I think it’s pretty common for new parents to go through something of a “mid-life crisis” as they come to grips with their new daily reality. It can be a very joyful time, but also one of boring routines, in which the parents’ hopes and dreams are no longer center stage (unless maybe it’s the dream of having a baby). The question “Is this what my life is going to be?” can hit pretty hard.

In many ways, this is a critical part of maturing, realizing that the hopes and dreams of our early adulthood aren’t the ultimate goals they seemed to be then. Learning that, to a large extent, they were indeed dreams. And accepting that this child’s care is more important than trying to make the world fit the grand image we had in our heads, or make others believe that we are the heroes we eagerly imagined ourselves to be. This real child helps us set aside the unreal imaginings of our youth.

Too often, though, I think people try to replace those fading hopes and dreams with new ones, based on their new relationship to their child. “I can’t save the world, but I can save this child.” Which is perhaps a little more realistic, but ultimately just another hopeful figment of the imagination. Isn’t it? The child may indeed be saved, but in the end, if we’re honest with ourselves, we won’t be the ones who can take much credit for it.

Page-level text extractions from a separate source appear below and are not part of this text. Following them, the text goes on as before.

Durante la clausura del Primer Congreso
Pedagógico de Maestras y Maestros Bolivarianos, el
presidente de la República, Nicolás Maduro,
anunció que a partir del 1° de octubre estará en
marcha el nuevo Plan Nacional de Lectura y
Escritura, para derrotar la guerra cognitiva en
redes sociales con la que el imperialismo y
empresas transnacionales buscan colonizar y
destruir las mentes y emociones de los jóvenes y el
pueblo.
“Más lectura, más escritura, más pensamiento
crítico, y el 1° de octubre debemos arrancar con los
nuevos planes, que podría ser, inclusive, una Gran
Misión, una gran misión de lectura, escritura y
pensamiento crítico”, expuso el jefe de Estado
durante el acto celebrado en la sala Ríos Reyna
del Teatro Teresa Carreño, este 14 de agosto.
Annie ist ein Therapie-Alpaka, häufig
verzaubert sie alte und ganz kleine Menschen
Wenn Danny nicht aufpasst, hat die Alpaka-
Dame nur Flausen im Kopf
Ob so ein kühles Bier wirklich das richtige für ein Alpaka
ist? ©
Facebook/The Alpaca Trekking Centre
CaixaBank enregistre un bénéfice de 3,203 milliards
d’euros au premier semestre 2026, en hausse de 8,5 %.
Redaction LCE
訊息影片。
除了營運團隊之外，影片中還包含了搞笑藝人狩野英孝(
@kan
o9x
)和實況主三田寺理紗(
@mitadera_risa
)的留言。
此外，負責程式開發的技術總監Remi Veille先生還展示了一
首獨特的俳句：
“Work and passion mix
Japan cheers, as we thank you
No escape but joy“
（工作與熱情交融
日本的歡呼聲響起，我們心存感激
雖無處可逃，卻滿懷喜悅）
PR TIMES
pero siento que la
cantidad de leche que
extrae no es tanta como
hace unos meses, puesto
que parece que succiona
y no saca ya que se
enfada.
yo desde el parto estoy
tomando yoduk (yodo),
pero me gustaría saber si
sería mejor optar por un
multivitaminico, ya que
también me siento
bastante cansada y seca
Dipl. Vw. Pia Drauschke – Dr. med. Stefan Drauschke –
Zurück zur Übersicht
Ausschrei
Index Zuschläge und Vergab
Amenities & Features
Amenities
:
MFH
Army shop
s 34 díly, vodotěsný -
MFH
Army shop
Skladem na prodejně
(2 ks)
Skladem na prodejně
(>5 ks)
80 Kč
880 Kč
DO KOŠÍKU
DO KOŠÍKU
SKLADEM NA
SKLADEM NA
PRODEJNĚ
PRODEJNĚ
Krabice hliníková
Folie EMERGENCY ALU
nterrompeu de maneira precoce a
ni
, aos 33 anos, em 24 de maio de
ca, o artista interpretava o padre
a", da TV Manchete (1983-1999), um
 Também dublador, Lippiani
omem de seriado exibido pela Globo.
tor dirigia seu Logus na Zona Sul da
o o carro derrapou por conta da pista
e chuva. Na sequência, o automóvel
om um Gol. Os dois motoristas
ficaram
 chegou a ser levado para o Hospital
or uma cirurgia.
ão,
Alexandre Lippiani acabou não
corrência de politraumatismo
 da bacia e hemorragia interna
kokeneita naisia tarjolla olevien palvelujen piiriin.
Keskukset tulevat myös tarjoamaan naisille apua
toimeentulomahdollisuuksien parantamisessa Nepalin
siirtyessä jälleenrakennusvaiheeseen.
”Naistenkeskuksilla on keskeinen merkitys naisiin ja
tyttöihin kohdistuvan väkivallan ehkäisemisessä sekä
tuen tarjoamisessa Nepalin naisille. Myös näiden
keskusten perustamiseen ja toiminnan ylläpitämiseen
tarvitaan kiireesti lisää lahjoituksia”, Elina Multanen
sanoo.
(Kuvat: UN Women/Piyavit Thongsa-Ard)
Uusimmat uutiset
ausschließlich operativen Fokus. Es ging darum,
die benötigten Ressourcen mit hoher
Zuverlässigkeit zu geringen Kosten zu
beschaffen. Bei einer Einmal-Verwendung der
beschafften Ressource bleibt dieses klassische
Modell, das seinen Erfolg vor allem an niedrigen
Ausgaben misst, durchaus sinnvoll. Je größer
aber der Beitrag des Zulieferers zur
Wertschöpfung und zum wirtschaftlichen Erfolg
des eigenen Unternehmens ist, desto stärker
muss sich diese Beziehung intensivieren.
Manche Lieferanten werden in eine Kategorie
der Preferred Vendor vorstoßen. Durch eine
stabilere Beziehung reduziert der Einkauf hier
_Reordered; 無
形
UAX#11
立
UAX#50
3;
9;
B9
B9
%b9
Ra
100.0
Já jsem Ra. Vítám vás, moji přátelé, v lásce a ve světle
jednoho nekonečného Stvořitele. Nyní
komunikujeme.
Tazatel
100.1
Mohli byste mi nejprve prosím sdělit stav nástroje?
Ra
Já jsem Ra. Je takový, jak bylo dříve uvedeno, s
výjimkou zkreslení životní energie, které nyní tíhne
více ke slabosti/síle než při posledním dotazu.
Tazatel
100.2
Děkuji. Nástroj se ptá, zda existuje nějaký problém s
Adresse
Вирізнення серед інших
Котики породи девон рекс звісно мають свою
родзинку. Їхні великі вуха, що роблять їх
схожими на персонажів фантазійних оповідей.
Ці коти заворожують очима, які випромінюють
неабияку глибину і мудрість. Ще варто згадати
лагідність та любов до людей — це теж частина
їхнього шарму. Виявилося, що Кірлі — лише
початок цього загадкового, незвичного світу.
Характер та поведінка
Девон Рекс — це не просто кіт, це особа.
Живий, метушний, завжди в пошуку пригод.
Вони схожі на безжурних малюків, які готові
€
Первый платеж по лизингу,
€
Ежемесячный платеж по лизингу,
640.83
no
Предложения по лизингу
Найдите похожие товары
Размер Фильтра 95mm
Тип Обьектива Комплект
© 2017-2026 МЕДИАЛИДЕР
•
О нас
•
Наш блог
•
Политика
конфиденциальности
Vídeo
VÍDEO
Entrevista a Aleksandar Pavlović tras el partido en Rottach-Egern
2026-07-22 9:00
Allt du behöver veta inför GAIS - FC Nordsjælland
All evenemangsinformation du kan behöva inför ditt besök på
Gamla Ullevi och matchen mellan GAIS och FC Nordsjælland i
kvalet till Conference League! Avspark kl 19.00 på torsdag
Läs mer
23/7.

The best result of this (or any) mid-life crisis is if it turns us away from dreams to reality, especially the reality of finding ourselves in relationship—but in relationship to God. Our adolescent desires aren’t very trustworthy guides. But God’s desires are. And we can’t rely on our resources and abilities to provide and protect and guide our child, but we can trust God to do so, just as we trust him to provide and protect and guide us. The truest longing to save the child is good, as long as we recognize that what we’re feeling doesn’t originate with us. And the purest of our early desires are good also, as long as we realize that those also didn’t originate with us. These are good and real and trustworthy because they are God’s desires for us.

And we open ourselves to God’s desires when we “turn and become like a child,” desperately clinging to God like this baby now clinging to us.